■ **YOUR TASK**: Since the data must remain as supplied, reproduce it word for word.

■ **MATERIAL SHOWN**:
# # # #

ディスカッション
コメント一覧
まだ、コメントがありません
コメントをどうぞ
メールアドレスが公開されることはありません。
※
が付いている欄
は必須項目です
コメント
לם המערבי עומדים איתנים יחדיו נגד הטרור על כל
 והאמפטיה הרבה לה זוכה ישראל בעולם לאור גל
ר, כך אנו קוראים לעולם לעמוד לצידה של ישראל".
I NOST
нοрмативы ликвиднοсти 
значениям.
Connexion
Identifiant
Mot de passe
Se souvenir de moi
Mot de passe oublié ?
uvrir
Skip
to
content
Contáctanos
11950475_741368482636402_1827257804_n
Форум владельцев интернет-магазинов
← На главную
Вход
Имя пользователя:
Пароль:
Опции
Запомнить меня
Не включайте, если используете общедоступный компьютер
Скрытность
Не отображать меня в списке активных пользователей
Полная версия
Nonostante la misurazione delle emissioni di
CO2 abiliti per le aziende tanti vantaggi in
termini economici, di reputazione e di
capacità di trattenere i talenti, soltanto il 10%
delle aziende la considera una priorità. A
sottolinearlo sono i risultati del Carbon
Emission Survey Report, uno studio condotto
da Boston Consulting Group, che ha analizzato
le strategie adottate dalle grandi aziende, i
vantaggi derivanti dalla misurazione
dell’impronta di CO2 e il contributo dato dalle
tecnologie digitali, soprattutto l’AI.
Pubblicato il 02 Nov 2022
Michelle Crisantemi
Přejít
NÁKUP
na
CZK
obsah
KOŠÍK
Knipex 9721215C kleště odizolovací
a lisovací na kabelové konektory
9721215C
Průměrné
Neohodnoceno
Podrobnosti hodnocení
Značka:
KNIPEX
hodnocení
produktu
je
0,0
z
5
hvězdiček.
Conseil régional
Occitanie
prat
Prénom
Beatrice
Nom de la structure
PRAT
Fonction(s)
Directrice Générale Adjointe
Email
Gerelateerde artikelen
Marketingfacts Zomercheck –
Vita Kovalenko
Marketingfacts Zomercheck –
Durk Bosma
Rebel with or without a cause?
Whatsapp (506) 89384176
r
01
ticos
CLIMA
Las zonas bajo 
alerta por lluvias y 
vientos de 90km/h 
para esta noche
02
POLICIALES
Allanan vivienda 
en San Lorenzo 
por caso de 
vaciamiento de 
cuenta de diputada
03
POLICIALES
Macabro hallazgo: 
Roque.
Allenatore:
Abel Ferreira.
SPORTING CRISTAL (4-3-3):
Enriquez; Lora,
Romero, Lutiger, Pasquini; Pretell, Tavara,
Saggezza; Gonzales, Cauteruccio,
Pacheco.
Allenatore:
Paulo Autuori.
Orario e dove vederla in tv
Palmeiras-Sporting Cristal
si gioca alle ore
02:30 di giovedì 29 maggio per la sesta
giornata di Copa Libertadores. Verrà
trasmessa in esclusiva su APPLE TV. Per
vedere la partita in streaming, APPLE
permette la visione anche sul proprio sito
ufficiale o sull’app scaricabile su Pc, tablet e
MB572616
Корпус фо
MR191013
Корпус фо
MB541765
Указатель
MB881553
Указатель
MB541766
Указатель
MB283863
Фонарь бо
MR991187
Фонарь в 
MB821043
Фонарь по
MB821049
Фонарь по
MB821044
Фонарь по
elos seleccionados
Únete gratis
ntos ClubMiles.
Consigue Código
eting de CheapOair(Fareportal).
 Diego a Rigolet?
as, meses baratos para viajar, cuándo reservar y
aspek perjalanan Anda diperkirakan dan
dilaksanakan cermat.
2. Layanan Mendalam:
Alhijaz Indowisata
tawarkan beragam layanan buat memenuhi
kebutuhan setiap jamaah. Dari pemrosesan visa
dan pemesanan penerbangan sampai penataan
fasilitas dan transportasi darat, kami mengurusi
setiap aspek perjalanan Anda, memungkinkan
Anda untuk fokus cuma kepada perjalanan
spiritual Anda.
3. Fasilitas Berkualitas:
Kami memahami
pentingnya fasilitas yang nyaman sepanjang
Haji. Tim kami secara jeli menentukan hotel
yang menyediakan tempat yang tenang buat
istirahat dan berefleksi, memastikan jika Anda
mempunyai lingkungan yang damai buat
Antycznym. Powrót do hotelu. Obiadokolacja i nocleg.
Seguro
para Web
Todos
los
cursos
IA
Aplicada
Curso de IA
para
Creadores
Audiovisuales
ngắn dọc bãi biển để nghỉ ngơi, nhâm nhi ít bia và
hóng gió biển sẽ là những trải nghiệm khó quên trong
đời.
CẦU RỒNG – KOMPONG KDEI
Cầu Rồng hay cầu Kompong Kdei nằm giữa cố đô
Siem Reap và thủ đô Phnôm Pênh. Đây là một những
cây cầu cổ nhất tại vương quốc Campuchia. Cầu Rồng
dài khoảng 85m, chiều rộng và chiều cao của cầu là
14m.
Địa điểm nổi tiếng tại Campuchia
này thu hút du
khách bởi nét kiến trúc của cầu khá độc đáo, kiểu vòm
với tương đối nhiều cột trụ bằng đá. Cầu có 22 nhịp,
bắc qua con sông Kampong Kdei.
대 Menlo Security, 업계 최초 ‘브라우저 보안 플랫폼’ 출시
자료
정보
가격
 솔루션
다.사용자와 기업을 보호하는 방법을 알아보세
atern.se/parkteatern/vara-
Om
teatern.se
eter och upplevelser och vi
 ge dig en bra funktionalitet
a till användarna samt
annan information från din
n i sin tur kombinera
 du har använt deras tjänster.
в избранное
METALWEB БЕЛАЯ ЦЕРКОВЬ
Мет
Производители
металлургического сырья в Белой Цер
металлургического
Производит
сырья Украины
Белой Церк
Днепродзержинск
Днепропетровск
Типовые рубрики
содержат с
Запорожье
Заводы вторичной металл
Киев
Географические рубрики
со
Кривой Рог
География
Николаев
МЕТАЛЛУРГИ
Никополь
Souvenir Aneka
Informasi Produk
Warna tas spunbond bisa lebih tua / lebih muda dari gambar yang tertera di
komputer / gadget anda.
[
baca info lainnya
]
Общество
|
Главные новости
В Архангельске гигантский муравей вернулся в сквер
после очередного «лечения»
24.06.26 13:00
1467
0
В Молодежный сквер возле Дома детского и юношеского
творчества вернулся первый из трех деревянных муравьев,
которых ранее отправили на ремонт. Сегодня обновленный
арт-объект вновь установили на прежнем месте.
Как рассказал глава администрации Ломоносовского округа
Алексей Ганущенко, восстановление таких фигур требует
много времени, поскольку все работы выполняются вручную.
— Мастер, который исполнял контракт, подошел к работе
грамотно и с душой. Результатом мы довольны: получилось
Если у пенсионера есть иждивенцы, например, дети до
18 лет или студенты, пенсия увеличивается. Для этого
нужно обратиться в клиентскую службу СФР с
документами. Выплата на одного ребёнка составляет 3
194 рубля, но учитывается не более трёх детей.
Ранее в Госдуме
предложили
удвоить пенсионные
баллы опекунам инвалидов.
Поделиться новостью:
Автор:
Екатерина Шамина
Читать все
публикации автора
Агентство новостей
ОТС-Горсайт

# # # #

■ **RESULT BELOW**:
ディスカッション
コメント一覧
まだ、コメントがありません
コメントをどうぞ
メールアドレスが公開されることはありません。
※
が付いている欄
は必須項目です
コメント
לם המערבי עומדים איתנים יחדיו נגד הטרור על כל
 והאמפטיה הרבה לה זוכה ישראל בעולם לאור גל
ר, כך אנו קוראים לעולם לעמוד לצידה של ישראל".
I NOST
нοрмативы ликвиднοсти 
значениям.
Connexion
Identifiant
Mot de passe
Se souvenir de moi
Mot de passe oublié ?
uvrir
Skip
to
content
Contáctanos
11950475_741368482636402_1827257804_n
Форум владельцев интернет-магазинов
← На главную
Вход
Имя пользователя:
Пароль:
Опции
Запомнить меня
Не включайте, если используете общедоступный компьютер
Скрытность
Не отображать меня в списке активных пользователей
Полная версия
Nonostante la misurazione delle emissioni di
CO2 abiliti per le aziende tanti vantaggi in
termini economici, di reputazione e di
capacità di trattenere i talenti, soltanto il 10%
delle aziende la considera una priorità. A
sottolinearlo sono i risultati del Carbon
Emission Survey Report, uno studio condotto
da Boston Consulting Group, che ha analizzato
le strategie adottate dalle grandi aziende, i
vantaggi derivanti dalla misurazione
dell’impronta di CO2 e il contributo dato dalle
tecnologie digitali, soprattutto l’AI.
Pubblicato il 02 Nov 2022
Michelle Crisantemi
Přejít
NÁKUP
na
CZK
obsah
KOŠÍK
Knipex 9721215C kleště odizolovací
a lisovací na kabelové konektory
9721215C
Průměrné
Neohodnoceno
Podrobnosti hodnocení
Značka:
KNIPEX
hodnocení
produktu
je
0,0
z
5
hvězdiček.
Conseil régional
Occitanie
prat
Prénom
Beatrice
Nom de la structure
PRAT
Fonction(s)
Directrice Générale Adjointe
Email
Gerelateerde artikelen
Marketingfacts Zomercheck –
Vita Kovalenko
Marketingfacts Zomercheck –
Durk Bosma
Rebel with or without a cause?
Whatsapp (506) 89384176
r
01
ticos
CLIMA
Las zonas bajo 
alerta por lluvias y 
vientos de 90km/h 
para esta noche
02
POLICIALES
Allanan vivienda 
en San Lorenzo 
por caso de 
vaciamiento de 
cuenta de diputada
03
POLICIALES
Macabro hallazgo: 
Roque.
Allenatore:
Abel Ferreira.
SPORTING CRISTAL (4-3-3):
Enriquez; Lora,
Romero, Lutiger, Pasquini; Pretell, Tavara,
Saggezza; Gonzales, Cauteruccio,
Pacheco.
Allenatore:
Paulo Autuori.
Orario e dove vederla in tv
Palmeiras-Sporting Cristal
si gioca alle ore
02:30 di giovedì 29 maggio per la sesta
giornata di Copa Libertadores. Verrà
trasmessa in esclusiva su APPLE TV. Per
vedere la partita in streaming, APPLE
permette la visione anche sul proprio sito
ufficiale o sull’app scaricabile su Pc, tablet e
MB572616
Корпус фо
MR191013
Корпус фо
MB541765
Указатель
MB881553
Указатель
MB541766
Указатель
MB283863
Фонарь бо
MR991187
Фонарь в 
MB821043
Фонарь по
MB821049
Фонарь по
MB821044
Фонарь по
elos seleccionados
Únete gratis
ntos ClubMiles.
Consigue Código
eting de CheapOair(Fareportal).
 Diego a Rigolet?
as, meses baratos para viajar, cuándo reservar y
aspek perjalanan Anda diperkirakan dan
dilaksanakan cermat.
2. Layanan Mendalam:
Alhijaz Indowisata
tawarkan beragam layanan buat memenuhi
kebutuhan setiap jamaah. Dari pemrosesan visa
dan pemesanan penerbangan sampai penataan
fasilitas dan transportasi darat, kami mengurusi
setiap aspek perjalanan Anda, memungkinkan
Anda untuk fokus cuma kepada perjalanan
spiritual Anda.
3. Fasilitas Berkualitas:
Kami memahami
pentingnya fasilitas yang nyaman sepanjang
Haji. Tim kami secara jeli menentukan hotel
yang menyediakan tempat yang tenang buat
istirahat dan berefleksi, memastikan jika Anda
mempunyai lingkungan yang damai buat
Antycznym. Powrót do hotelu. Obiadokolacja i nocleg.
Seguro
para Web
Todos
los
cursos
IA
Aplicada
Curso de IA
para
Creadores
Audiovisuales
ngắn dọc bãi biển để nghỉ ngơi, nhâm nhi ít bia và
hóng gió biển sẽ là những trải nghiệm khó quên trong
đời.
CẦU RỒNG – KOMPONG KDEI
Cầu Rồng hay cầu Kompong Kdei nằm giữa cố đô
Siem Reap và thủ đô Phnôm Pênh. Đây là một những
cây cầu cổ nhất tại vương quốc Campuchia. Cầu Rồng
dài khoảng 85m, chiều rộng và chiều cao của cầu là
14m.
Địa điểm nổi tiếng tại Campuchia
này thu hút du
khách bởi nét kiến trúc của cầu khá độc đáo, kiểu vòm
với tương đối nhiều cột trụ bằng đá. Cầu có 22 nhịp,
bắc qua con sông Kampong Kdei.
대 Menlo Security, 업계 최초 ‘브라우저 보안 플랫폼’ 출시
자료
정보
가격
 솔루션
다.사용자와 기업을 보호하는 방법을 알아보세
atern.se/parkteatern/vara-
Om
teatern.se
eter och upplevelser och vi
 ge dig en bra funktionalitet
a till användarna samt
annan information från din
n i sin tur kombinera
 du har använt deras tjänster.
в избранное
METALWEB БЕЛАЯ ЦЕРКОВЬ
Мет
Производители
металлургического сырья в Белой Цер
металлургического
Производит
сырья Украины
Белой Церк
Днепродзержинск
Днепропетровск
Типовые рубрики
содержат с
Запорожье
Заводы вторичной металл
Киев
Географические рубрики
со
Кривой Рог
География
Николаев
МЕТАЛЛУРГИ
Никополь
Souvenir Aneka
Informasi Produk
Warna tas spunbond bisa lebih tua / lebih muda dari gambar yang tertera di
komputer / gadget anda.
[
baca info lainnya
]
Общество
|
Главные новости
В Архангельске гигантский муравей вернулся в сквер
после очередного «лечения»
24.06.26 13:00
1467
0
В Молодежный сквер возле Дома детского и юношеского
творчества вернулся первый из трех деревянных муравьев,
которых ранее отправили на ремонт. Сегодня обновленный
арт-объект вновь установили на прежнем месте.
Как рассказал глава администрации Ломоносовского округа
Алексей Ганущенко, восстановление таких фигур требует
много времени, поскольку все работы выполняются вручную.
— Мастер, который исполнял контракт, подошел к работе
грамотно и с душой. Результатом мы довольны: получилось
Если у пенсионера есть иждивенцы, например, дети до
18 лет или студенты, пенсия увеличивается. Для этого
нужно обратиться в клиентскую службу СФР с
документами. Выплата на одного ребёнка составляет 3
194 рубля, но учитывается не более трёх детей.
Ранее в Госдуме
предложили
удвоить пенсионные
баллы опекунам инвалидов.
Поделиться новостью:
Автор:
Екатерина Шамина
Читать все
публикации автора
Агентство новостей
ОТС-Горсайт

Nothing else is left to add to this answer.